[Opening Information provided section]
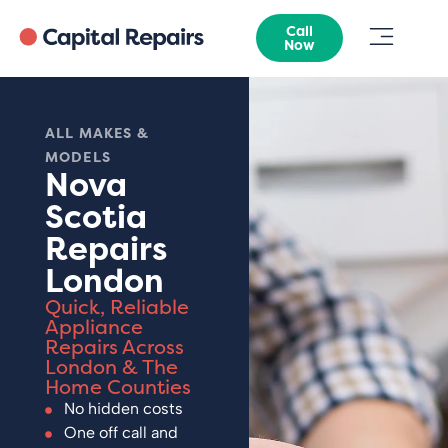
Call
Now
ALL MAKES &
MODELS
Nova
Scotia
Repairs
London
Quick, Reliable
Appliance
Repairs Across
London & The
Home Counties
No hidden costs
One off call and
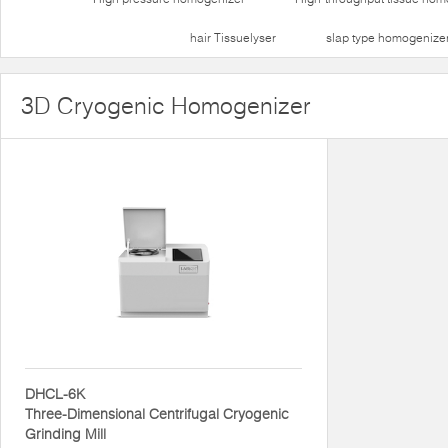
hair Tissuelyser
slap type homogenize
3D Cryogenic Homogenizer
DHCL-6K
Three-Dimensional Centrifugal Cryogenic
Grinding Mill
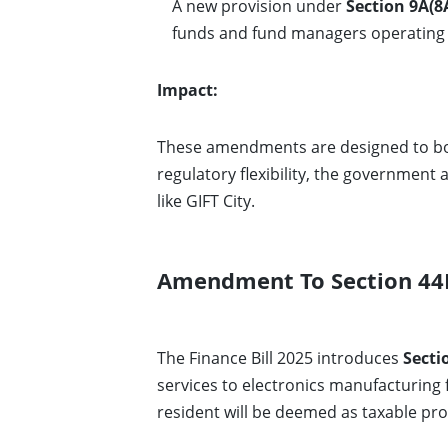
A new provision under
Section 9A(8
funds and fund managers operating
Impact:
These amendments are designed to boo
regulatory flexibility, the government 
like GIFT City.
Amendment To Section 44B
The Finance Bill 2025 introduces
Secti
services to electronics manufacturing fa
resident will be deemed as taxable prof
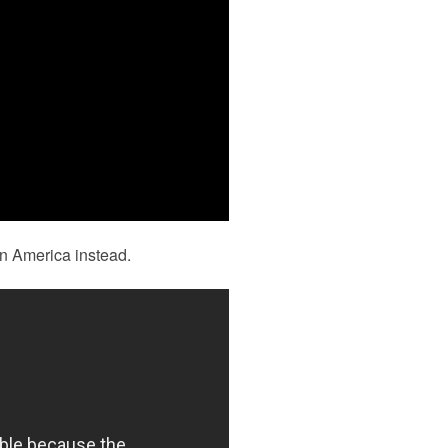
In America instead.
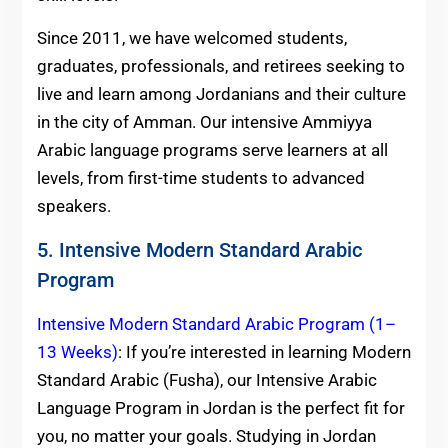
Since 2011, we have welcomed students,
graduates, professionals, and retirees seeking to
live and learn among Jordanians and their culture
in the city of Amman. Our intensive Ammiyya
Arabic language programs serve learners at all
levels, from first-time students to advanced
speakers.
5. Intensive Modern Standard Arabic
Program
Intensive Modern Standard Arabic Program (1–
13 Weeks)
: If you’re interested in learning Modern
Standard Arabic (Fusha), our Intensive Arabic
Language Program in Jordan is the perfect fit for
you, no matter your goals. Studying in Jordan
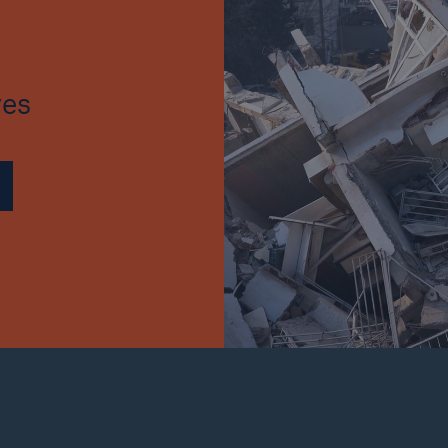
Insu
unin
natu
ves
Tech Trend Radar 2026
Our expert perspective for
5
insurance
Facts
Estimated global econo
costs of cyber crime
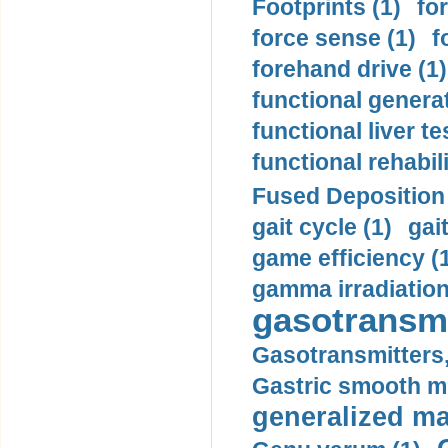
Footprints (1)
fo
force sense (1)
f
forehand drive (1)
functional generat
functional liver te
functional rehabili
Fused Deposition 
gait cycle (1)
gai
game efficiency (
gamma irradiation
gasotransmi
Gasotransmitters, 
Gastric smooth m
generalized ma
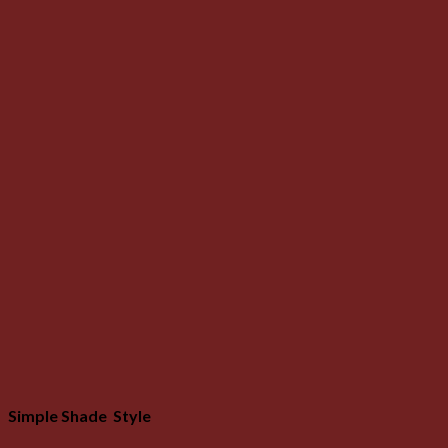
Simple Shade Style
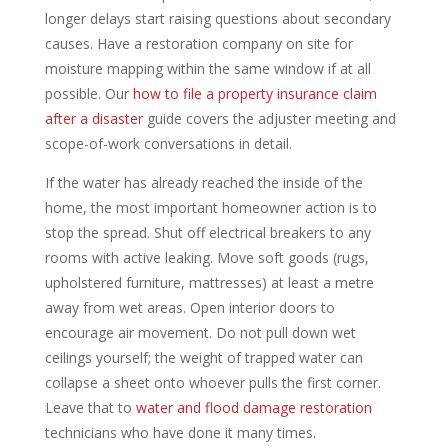
longer delays start raising questions about secondary
causes. Have a restoration company on site for
moisture mapping within the same window if at all
possible. Our
how to file a property insurance claim
after a disaster
guide covers the adjuster meeting and
scope-of-work conversations in detail.
If the water has already reached the inside of the
home, the most important homeowner action is to
stop the spread. Shut off electrical breakers to any
rooms with active leaking. Move soft goods (rugs,
upholstered furniture, mattresses) at least a metre
away from wet areas. Open interior doors to
encourage air movement. Do not pull down wet
ceilings yourself; the weight of trapped water can
collapse a sheet onto whoever pulls the first corner.
Leave that to
water and flood damage restoration
technicians who have done it many times.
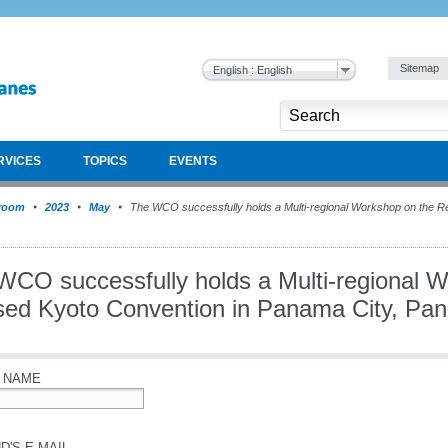
Sitemap
English : English
RVICES
TOPICS
EVENTS
room
2023
May
The WCO successfully holds a Multi-regional Workshop on the Re
WCO successfully holds a Multi-regional 
sed Kyoto Convention in Panama City, Pa
 NAME
D'S E-MAIL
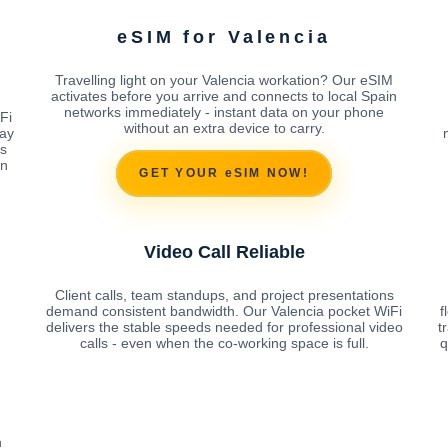
eSIM for Valencia
Travelling light on your Valencia workation? Our eSIM
activates before you arrive and connects to local Spain
networks immediately - instant data on your phone
Fi
without an extra device to carry.
ay
es
on
GET YOUR eSIM NOW!
Video Call Reliable
Client calls, team standups, and project presentations
demand consistent bandwidth. Our Valencia pocket WiFi
f
delivers the stable speeds needed for professional video
t
calls - even when the co-working space is full.
q
n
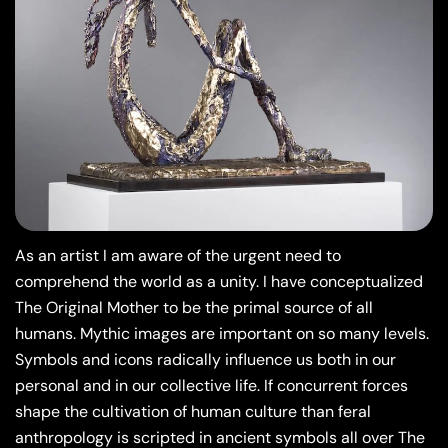
As an artist I am aware of the urgent need to
comprehend the world as a unity. I have conceptualized
The Original Mother to be the primal source of all
humans. Mythic images are important on so many levels.
Symbols and icons radically influence us both in our
personal and in our collective life. If concurrent forces
shape the cultivation of human culture than feral
anthropology is scripted in ancient symbols all over The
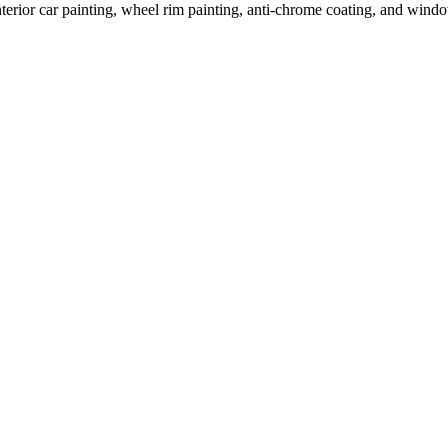
terior car painting, wheel rim painting, anti-chrome coating, and window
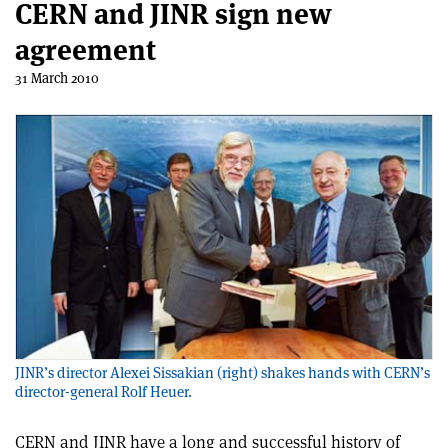
CERN and JINR sign new
agreement
31 March 2010
JINR’s director Alexei Sissakian (right) shakes hands with CERN’s
director-general Rolf Heuer.
CERN and JINR have a long and successful history of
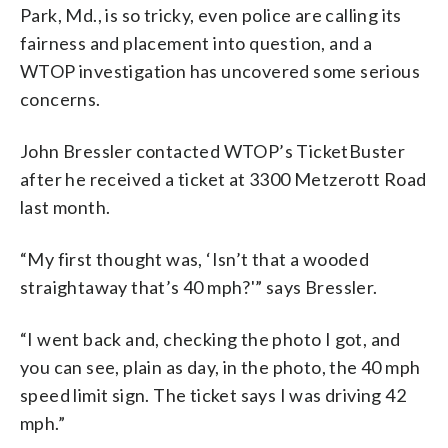
Park, Md., is so tricky, even police are calling its
fairness and placement into question, and a
WTOP investigation has uncovered some serious
concerns.
John Bressler contacted WTOP’s TicketBuster
after he received a ticket at 3300 Metzerott Road
last month.
“My first thought was, ‘Isn’t that a wooded
straightaway that’s 40 mph?'” says Bressler.
“I went back and, checking the photo I got, and
you can see, plain as day, in the photo, the 40 mph
speed limit sign. The ticket says I was driving 42
mph.”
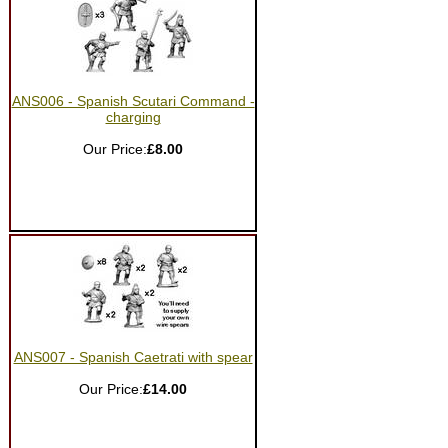
ANS006 - Spanish Scutari Command -
charging
Our Price:
£8.00
ANS007 - Spanish Caetrati with spear
Our Price:
£14.00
[Closing Information provided section]
**Task item:**
If a line in the records has the word "insurance", copy that line.

**Expected answer:**
insurance
how to file a property insurance claim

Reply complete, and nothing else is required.